Metformin is an oral antidiabetic drug used to treat type II diabetes. It has also been tested as an anticancer agent because of its ability to suppress tumor growth and increase cell death. Increasing reports have shown the effect of metformin on epigenetic regulation in lung cancer. For example, metformin can inhibit the proliferation of lung cancer cells by reducing miR-222, which targets p27, p57, and PTEN [7]. Metformin suppresses the growth, migration, and invasion of A549 cells by increasing the expression of miR-7, which downregulates p-AKT and p-mTOR expression through AMPK [8]. Metformin can also decrease the growth and invasion of lung cancer cells by up-regulating miR-381, which functions as a tumor suppressor [9]. Tissue-specific indirect and direct effects of metformin on histone modification have also been shown in various types of cancer. Metformin reduces histone H3 lysine 27 trimethylation (H3K27me3) and polycomb repressor complex 2 (PRC2) in ovarian cancer cells [10]. Metformin hinders metastasis of prostate cancer cells by stimulating the expression of histone methyltransferase SETD2 (SET Domain Containing 2) while decreasing EZH2 (Enhancer of Zeste Homolog 2) and H3K27me3 levels [11]. We have also reported that metformin can reduce H3K4me3 level at promoters of positive cell cycle regulatory genes such as E2F8 by downregulating H3K4 methyltransferase MLL2 in lung cancer cells [12]

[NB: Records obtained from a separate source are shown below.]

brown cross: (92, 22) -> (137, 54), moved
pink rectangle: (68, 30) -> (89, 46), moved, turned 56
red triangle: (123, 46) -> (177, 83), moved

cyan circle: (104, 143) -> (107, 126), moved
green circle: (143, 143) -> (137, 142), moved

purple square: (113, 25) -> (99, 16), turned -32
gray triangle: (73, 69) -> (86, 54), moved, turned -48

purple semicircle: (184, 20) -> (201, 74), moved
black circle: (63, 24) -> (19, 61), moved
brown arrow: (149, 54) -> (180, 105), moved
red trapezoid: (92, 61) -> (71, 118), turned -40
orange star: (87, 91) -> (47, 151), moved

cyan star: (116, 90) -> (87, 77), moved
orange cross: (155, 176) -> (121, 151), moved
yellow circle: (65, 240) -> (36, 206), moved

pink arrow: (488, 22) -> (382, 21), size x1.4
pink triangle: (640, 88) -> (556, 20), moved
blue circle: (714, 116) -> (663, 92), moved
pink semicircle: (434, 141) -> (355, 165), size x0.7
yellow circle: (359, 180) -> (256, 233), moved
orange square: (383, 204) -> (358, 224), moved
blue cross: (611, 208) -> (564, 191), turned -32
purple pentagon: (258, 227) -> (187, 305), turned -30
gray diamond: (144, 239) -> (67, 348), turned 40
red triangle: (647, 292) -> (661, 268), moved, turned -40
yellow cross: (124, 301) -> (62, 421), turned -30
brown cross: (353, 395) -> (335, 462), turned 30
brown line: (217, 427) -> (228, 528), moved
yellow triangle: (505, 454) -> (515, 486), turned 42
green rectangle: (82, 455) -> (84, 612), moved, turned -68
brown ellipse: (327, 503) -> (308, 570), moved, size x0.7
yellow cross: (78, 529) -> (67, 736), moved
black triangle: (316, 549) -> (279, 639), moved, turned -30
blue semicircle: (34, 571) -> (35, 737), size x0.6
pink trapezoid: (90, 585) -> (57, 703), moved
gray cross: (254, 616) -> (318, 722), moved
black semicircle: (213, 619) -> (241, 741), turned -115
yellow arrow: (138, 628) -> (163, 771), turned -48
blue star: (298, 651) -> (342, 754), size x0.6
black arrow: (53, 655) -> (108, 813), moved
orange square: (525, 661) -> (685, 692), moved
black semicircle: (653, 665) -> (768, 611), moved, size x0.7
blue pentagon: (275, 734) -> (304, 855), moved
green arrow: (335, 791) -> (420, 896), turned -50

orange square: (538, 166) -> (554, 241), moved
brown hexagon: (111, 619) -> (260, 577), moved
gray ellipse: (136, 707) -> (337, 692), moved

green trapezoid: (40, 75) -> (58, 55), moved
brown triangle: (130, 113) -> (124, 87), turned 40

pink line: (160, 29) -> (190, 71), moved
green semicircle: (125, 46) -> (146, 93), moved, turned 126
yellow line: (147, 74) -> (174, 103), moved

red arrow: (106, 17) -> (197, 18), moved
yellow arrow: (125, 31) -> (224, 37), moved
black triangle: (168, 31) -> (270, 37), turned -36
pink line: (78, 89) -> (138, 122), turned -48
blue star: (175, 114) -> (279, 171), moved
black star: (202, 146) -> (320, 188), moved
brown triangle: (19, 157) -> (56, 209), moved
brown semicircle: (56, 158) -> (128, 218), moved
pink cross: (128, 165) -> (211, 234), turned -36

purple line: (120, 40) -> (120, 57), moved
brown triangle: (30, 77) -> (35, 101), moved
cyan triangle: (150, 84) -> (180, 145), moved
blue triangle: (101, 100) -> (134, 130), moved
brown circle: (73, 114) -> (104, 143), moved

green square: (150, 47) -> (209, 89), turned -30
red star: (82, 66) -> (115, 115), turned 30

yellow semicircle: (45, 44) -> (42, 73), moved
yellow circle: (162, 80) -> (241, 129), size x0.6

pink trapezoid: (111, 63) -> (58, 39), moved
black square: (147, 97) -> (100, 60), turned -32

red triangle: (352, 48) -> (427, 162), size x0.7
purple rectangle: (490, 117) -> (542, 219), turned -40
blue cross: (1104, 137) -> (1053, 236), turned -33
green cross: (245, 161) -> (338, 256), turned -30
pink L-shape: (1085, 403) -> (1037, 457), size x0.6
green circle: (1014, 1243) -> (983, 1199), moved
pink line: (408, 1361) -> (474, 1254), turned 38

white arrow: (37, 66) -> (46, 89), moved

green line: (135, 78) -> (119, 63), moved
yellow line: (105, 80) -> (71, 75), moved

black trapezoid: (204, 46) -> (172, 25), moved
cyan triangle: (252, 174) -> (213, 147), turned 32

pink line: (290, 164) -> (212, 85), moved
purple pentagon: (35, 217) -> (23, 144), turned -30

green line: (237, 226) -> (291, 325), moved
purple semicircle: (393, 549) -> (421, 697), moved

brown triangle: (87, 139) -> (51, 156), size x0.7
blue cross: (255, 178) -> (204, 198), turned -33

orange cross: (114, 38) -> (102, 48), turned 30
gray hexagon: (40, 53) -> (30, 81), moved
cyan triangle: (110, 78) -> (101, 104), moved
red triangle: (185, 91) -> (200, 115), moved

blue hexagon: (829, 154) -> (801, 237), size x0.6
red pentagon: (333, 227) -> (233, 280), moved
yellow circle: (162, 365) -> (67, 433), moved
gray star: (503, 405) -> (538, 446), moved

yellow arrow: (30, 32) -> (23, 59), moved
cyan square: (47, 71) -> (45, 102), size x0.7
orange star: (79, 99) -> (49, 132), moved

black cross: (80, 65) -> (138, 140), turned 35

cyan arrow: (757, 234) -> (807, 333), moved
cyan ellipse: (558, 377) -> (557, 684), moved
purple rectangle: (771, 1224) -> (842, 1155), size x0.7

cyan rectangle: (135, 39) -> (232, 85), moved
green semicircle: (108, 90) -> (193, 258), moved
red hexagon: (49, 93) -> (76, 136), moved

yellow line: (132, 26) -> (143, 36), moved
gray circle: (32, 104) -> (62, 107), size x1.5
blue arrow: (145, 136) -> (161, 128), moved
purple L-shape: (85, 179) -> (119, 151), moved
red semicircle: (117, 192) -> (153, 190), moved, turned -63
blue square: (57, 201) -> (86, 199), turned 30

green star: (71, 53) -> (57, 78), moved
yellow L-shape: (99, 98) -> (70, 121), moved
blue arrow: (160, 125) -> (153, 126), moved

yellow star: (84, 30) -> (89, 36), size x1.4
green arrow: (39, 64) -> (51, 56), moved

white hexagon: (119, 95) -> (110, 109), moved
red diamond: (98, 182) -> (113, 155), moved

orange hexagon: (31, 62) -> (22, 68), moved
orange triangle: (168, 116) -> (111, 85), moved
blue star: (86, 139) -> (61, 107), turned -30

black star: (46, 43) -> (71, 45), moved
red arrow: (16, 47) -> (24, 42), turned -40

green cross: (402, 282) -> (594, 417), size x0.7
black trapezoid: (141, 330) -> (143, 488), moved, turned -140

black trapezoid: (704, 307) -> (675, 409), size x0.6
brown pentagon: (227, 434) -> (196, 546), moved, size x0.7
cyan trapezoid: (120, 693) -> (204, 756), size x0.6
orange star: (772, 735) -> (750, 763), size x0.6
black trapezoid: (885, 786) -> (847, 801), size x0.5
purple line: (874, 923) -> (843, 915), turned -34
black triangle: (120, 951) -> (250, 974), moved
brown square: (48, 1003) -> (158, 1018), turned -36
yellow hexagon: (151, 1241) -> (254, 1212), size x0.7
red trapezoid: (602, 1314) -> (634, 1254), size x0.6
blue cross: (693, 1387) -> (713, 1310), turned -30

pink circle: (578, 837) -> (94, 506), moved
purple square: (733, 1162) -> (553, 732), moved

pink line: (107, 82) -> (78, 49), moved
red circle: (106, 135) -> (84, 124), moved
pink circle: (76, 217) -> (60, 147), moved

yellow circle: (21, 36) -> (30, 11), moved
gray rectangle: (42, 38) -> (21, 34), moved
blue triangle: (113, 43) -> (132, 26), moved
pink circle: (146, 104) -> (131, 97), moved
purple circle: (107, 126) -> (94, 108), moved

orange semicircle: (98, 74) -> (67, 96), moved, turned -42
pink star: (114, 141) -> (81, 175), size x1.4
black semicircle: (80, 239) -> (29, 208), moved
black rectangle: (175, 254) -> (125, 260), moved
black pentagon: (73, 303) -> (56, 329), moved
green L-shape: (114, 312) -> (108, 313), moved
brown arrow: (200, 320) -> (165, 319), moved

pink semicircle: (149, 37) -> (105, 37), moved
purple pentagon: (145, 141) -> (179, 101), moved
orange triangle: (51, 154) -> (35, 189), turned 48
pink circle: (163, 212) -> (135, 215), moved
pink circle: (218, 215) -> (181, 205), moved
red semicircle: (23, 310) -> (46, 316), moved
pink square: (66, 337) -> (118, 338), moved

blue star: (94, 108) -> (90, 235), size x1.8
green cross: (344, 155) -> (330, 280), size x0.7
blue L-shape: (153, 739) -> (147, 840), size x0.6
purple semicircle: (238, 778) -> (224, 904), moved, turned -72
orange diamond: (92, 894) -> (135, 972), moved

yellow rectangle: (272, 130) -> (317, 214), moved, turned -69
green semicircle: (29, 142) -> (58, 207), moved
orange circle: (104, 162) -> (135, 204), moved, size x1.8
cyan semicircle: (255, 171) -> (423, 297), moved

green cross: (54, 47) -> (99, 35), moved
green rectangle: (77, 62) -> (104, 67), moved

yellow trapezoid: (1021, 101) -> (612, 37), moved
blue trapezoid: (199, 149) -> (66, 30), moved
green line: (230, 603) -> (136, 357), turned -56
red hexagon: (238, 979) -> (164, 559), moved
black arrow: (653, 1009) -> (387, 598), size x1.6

Despite growing evidence showing that metformin can regulate miRNA and histone modification, the effect of metformin on expression of DNMTs in lung cancer and the underlying molecular mechanisms have not been elucidated. In the present study, we demonstrated that metformin suppressed expression of DNMTs by upregulating miR-148/-152 family members in NSCLC cells.

Methods

Cell culture

Lung cancer cell lines (A549 and H1650) were purchased from the American Type Culture Collection (Rockville, MD). These cells have been authenticated using Short Tandem Repeat (STR) profiling at Samsung Medical Center (Seoul, Korea) within the last five years. A549 and H1650 cells were cultured in RPMI 1640 medium containing 10 mM HEPES and complete RPMI 1640 medium, respectively, supplemented with 10% heat-inactivated fetal bovine serum (FBS) (GIBCO-BRL, Invitrogen, Carlsbad, CA) in a humidified incubator at 37 °C with 5% CO2. Metformin (Sigma-Aldrich, St. Louis, MO) was dissolved in water and then diluted with phosphate-buffered saline (pH 7.4). All experiments were performed with mycoplasma-free cells.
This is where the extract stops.